January 25 – Barbra Dickerman discussed her work-in-progress to emulate a target trial using electronic medical records (not claims). Time pending, Yu-Han Chiu will discuss her work to handling competing risks in a follow-up study.

Fall 2018

December 14 – Kun-Hsing Yu from the Department of Biomedical Informatics at the Harvard Medical School lead a discussion on “Ten simple rules for causal inference” in the spirit of the Ten Simple Rules section (https://collections.plos.org/ten-simple-rules) of PLOS Computational Biology.

November 30 – Kerollos Wanis lead a discussion on how to emulate a target trial using an administrative database. Ilya Shpitser (Johns Hopkins University – Biostatistics) briefly introduced the field of “learning causal structure from data.”

November 16 – Louisa Smith presented her proposed research on the impact of different fertility treatment strategies on child’s outcomes. Daniel Chicharro (from Harvard Medical School) presented his approach to causal inference in neuroscience by exploiting conditional variance homogeneity.

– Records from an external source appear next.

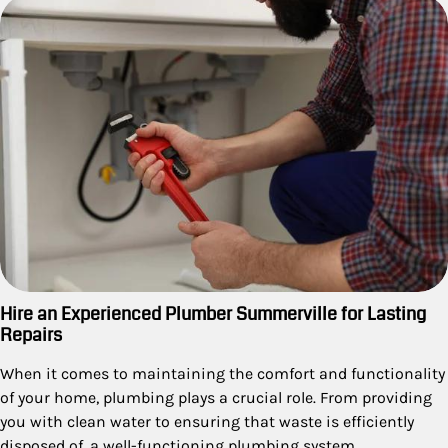
Hire an Experienced Plumber Summerville for Lasting
Repairs
When it comes to maintaining the comfort and functionality
of your home, plumbing plays a crucial role. From providing
you with clean water to ensuring that waste is efficiently
disposed of, a well-functioning plumbing system…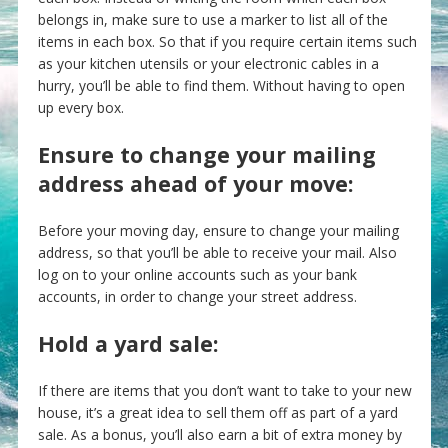
belongs in, make sure to use a marker to list all of the
items in each box. So that if you require certain items such
as your kitchen utensils or your electronic cables in a
hurry, you’ll be able to find them. Without having to open
up every box.
Ensure to change your mailing
address ahead of your move:
Before your moving day, ensure to change your mailing
address, so that you’ll be able to receive your mail. Also
log on to your online accounts such as your bank
accounts, in order to change your street address.
Hold a yard sale:
If there are items that you don’t want to take to your new
house, it’s a great idea to sell them off as part of a yard
sale. As a bonus, you’ll also earn a bit of extra money by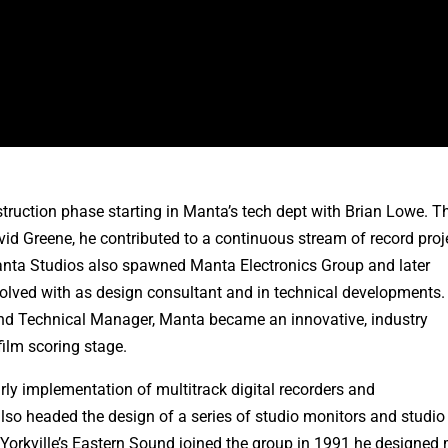
struction phase starting in Manta’s tech dept with Brian Lowe. T
 Greene, he contributed to a continuous stream of record proj
nta Studios also spawned Manta Electronics Group and later
lved with as design consultant and in technical developments. 
 and Technical Manager, Manta became an innovative, industry
ilm scoring stage.
rly implementation of multitrack digital recorders and
also headed the design of a series of studio monitors and studio
Yorkville’s Eastern Sound joined the group in 1991 he designed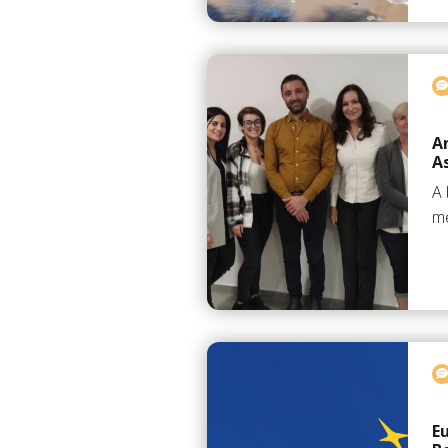
A
A
A 
me
E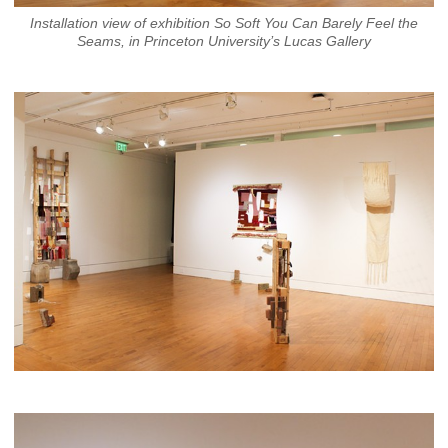
Installation view of exhibition So Soft You Can Barely Feel the
Seams, in Princeton University’s Lucas Gallery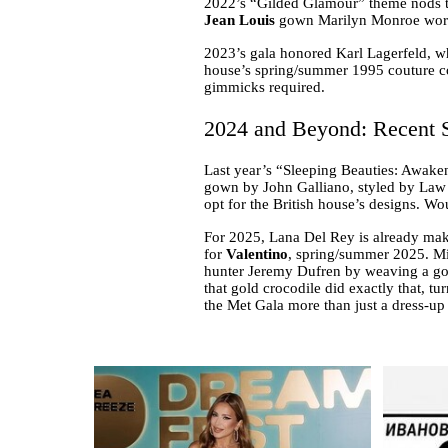
2022’s “Gilded Glamour” theme nods to
Jean Louis
gown Marilyn Monroe wore t
2023’s gala honored Karl Lagerfeld, w
house’s spring/summer 1995 couture coll
gimmicks required.
2024 and Beyond: Recent S
Last year’s “Sleeping Beauties: Awake
gown by John Galliano, styled by Law 
opt for the British house’s designs. W
For 2025, Lana Del Rey is already mak
for
Valentino
, spring/summer 2025. Mic
hunter Jeremy Dufren by weaving a gold
that gold crocodile did exactly that, tur
the Met Gala more than just a dress-up 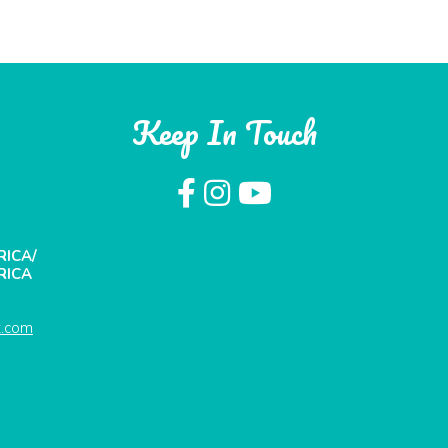
Keep In Touch
RICA/
RICA
t.com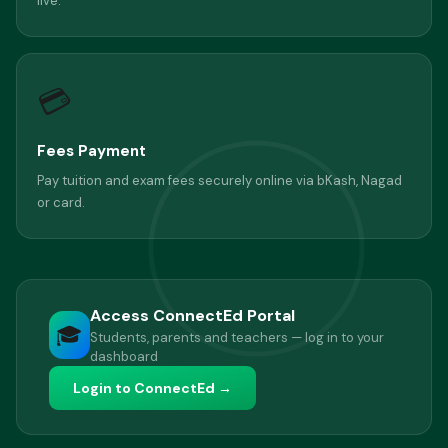
live.
💳
Fees Payment
Pay tuition and exam fees securely online via bKash, Nagad
or card.
Access ConnectEd Portal
🎓
Students, parents and teachers — log in to your
dashboard
Login to ConnectEd →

October 26 – Michalis Katsoulis presented his work studying physical activity, diet, and obesity using electronic medical record data. Paloma Rojas presented her work using The Rotterdam Study.

October 19 – Jessica Young and Mats Stensrud presented an overview of causal inference in the presence of competing risks, and their proposed solution to the problem.

October 11 – Sara Lodi and Miguel Hernan lead a discussion on the role of “cloning” when comparing sustained treatment strategies and strategies with a grace period.

September 21 – This discussion was framed around the use of observational databases to emulate hypothetical target trials.  Lucia Petito discussed her work on the emulation of trials of cancer treatments and Kerollos Wanis presented his work on the emulation of trials of organ transplantation.

September 14 – Eleanor Murray and Sara Lodi lead a conversation about their work on per-protocol effects in randomized trials and their analogs in observational studies.